# What the task asks
The answer should be the lines from the one with "Keep it bright;" through the final line of the entries, restated word for word.

# Information supplied
========================================

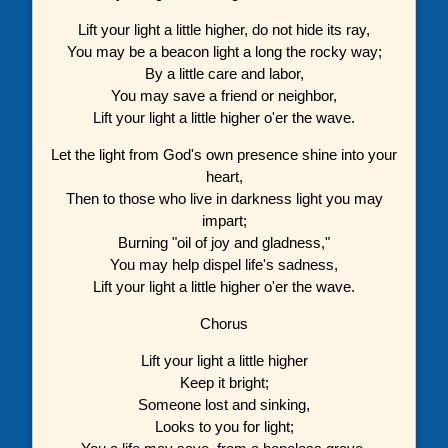
Lift your light a little higher, do not hide its ray,
You may be a beacon light a long the rocky way;
By a little care and labor,
You may save a friend or neighbor,
Lift your light a little higher o'er the wave.
Let the light from God's own presence shine into your
heart,
Then to those who live in darkness light you may
impart;
Burning "oil of joy and gladness,"
You may help dispel life's sadness,
Lift your light a little higher o'er the wave.
Chorus
Lift your light a little higher
Keep it bright;
Someone lost and sinking,
Looks to you for light;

========================================

# Finished exercise
Keep it bright;
Someone lost and sinking,
Looks to you for light;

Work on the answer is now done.